> _Problem requirements_:
Copy every line of the data below exactly as given, except for the pictures.

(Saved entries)
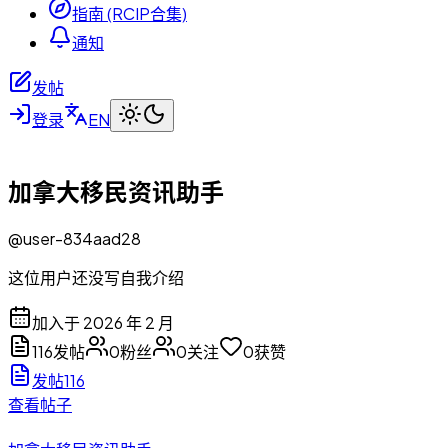
指南 (RCIP合集)
通知
发帖
登录
EN
加拿大移民资讯助手
@
user-834aad28
这位用户还没写自我介绍
加入于 2026 年 2 月
116
发帖
0
粉丝
0
关注
0
获赞
发帖
116
查看帖子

> _Answer space_:
指南 (RCIP合集)
通知
发帖
登录
EN
加拿大移民资讯助手
@
user-834aad28
这位用户还没写自我介绍
加入于 2026 年 2 月
116
发帖
0
粉丝
0
关注
0
获赞
发帖
116
查看帖子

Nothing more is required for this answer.